What intoxicates us – 25 years of Nico and the Navigators: “sweet surrogates” at the Radialsystem
Wisps of mist waft through a wintry landscape. Beneath the large-format video projection, a group of people lie rubbing their eyes as if they have just fallen into the world. "And when we are tired, art should inspire us", the lines of poetry from "Künstlerweihe" by Hugo von Hoffmannsthal then lift the scenery completely over the threshold of romanticism. The anniversary production makes this little journey through time clear right from the start: In "sweet surrogates", art itself takes centre stage.
What use is it as a place of refuge in times of permanent crisis and uncertainty? How much collective intoxication can still be experienced with it today? The chamber version of "Lost in Loops", which was shown this spring, is intended to explore these questions. What initially sounds like bulky fare becomes a light-footed ride through the references with Nico and the Navigators. And the company, which was founded by Nicola Hümpel and Oliver Proske at the Bauhaus in Dessau in 1998, has already plucked some top-class musical works from its repertoire: Schubert, Mahler, Rossini, Britten, Schütz and Handel, to name but a few.

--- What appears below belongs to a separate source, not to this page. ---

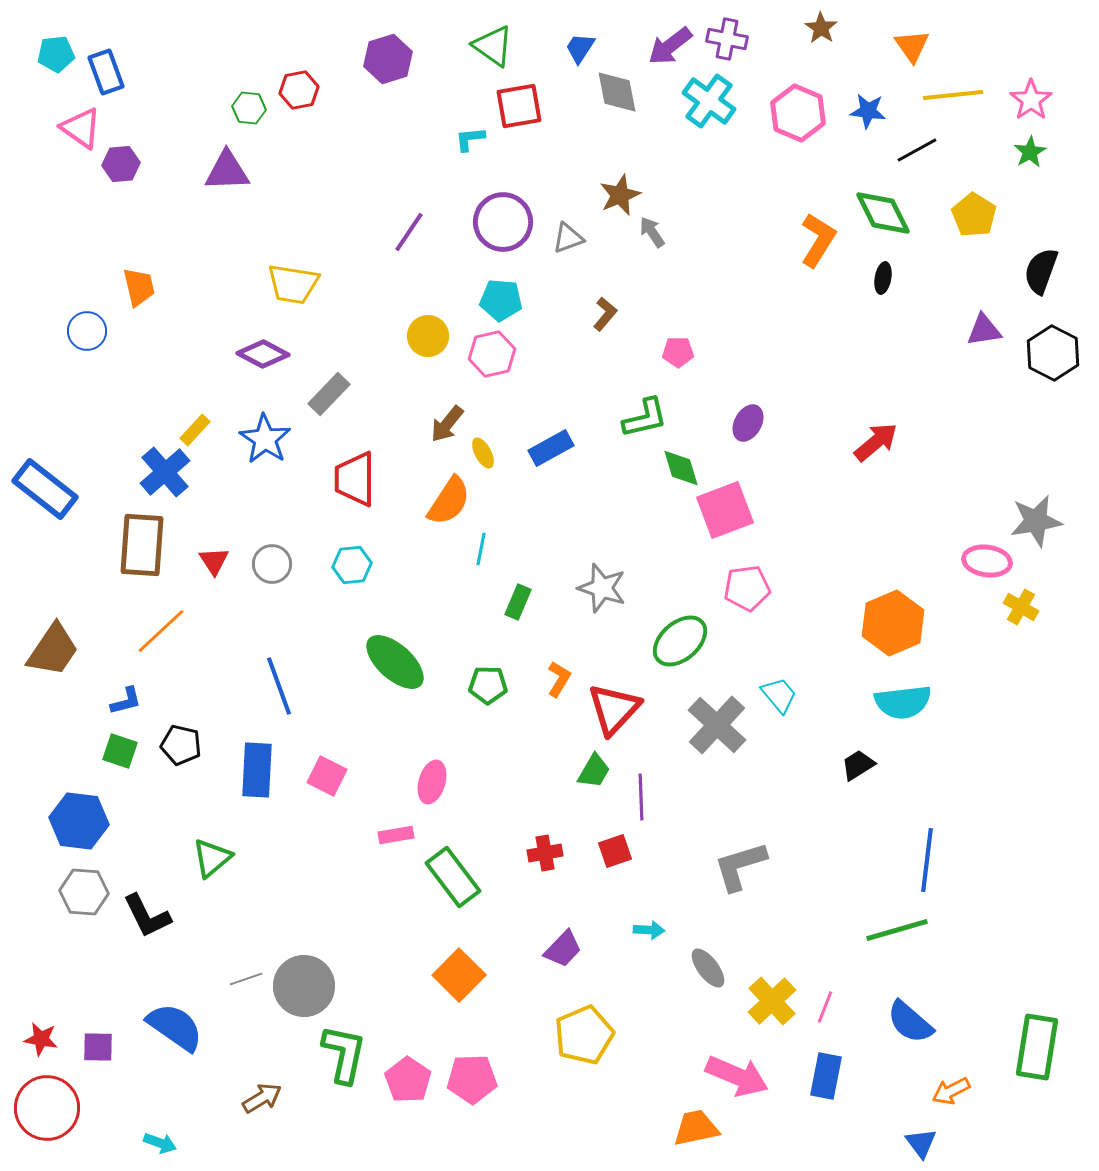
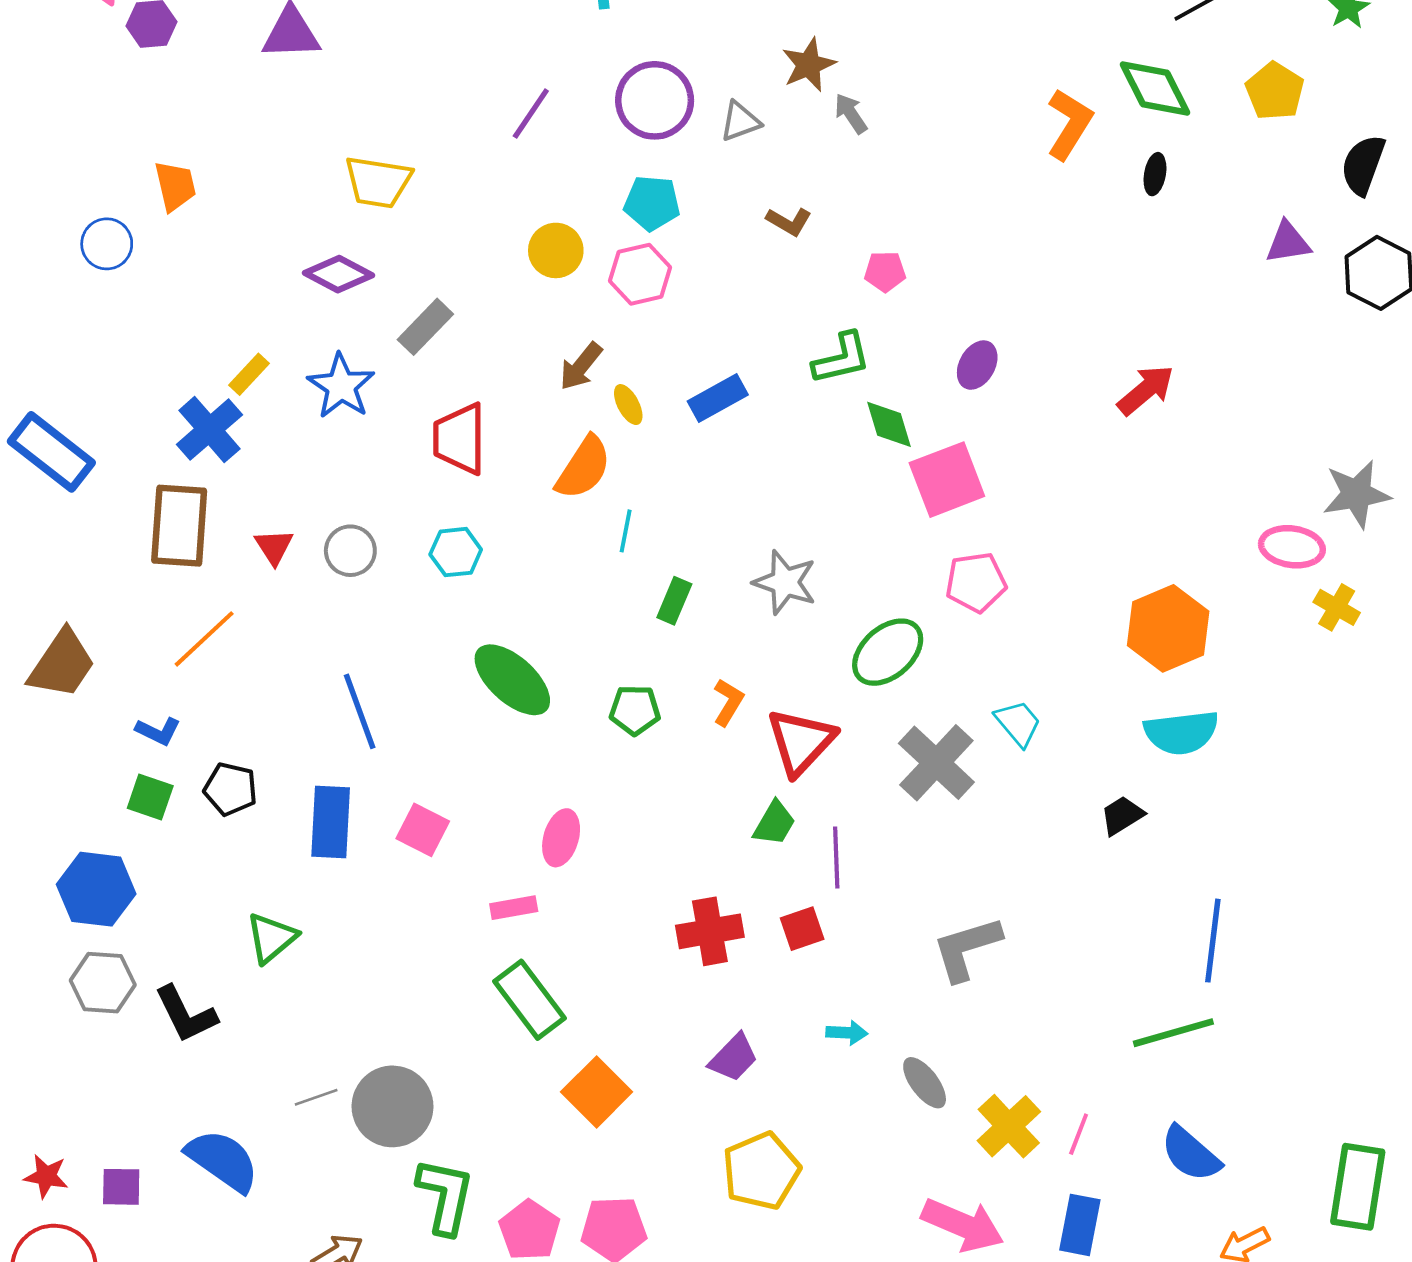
brown L-shape: (605, 314) -> (789, 221), turned 80
blue L-shape: (126, 701) -> (158, 731), turned 40
red cross: (545, 853) -> (710, 931), size x1.4
green rectangle: (453, 877) -> (529, 1000), moved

But what characterises the Navigators' special signature? Making classical material permeable for today's eyes and ears? Combining music, text and movement like a collage in such a way that the themes resonate as if by themselves? Lend even the most existential questions a bittersweet lightness? You could answer all of the above at this point! And there is another aspect that makes the productions, which so readily embrace the musical heritage, appear to be in tune with the times: the use of technology. Nicola Hümpel and her colleagues were among the first in Europe to experiment with VR glasses and augmented reality in the theatre space.
In "sweet surrogates", it is the live cameras next to and above the stage that control and enhance the visual pull of what is shown. The Taiwanese soprano Peyee Chen raises her voice to baroque heights in close-up, holding Patric Schott and Martin Clausen by their heads like marionettes. When zoomed in, their faces become landscapes of rapture and agony. In general, the ensemble's performance resembles elementary particles, always walking the fine line between ecstasy and crash. There is no going back, only forward. Just like in real life.
In this eclectic cosmos, it comes as no surprise when Bob Dylon appears next to the mad monologue from "Die Meistersänger von Nürnberg", spilling out "buckets of rain". When sheet music has a fast-paced rendezvous with a wind machine or a lonely breakdance suddenly seems to capture all the sadness in the world. At the end, the thematic bracket even closes for the sea of fog from the beginning: with an enchantingly fragile version of the Beatles song "Here comes the sun". Happy birthday!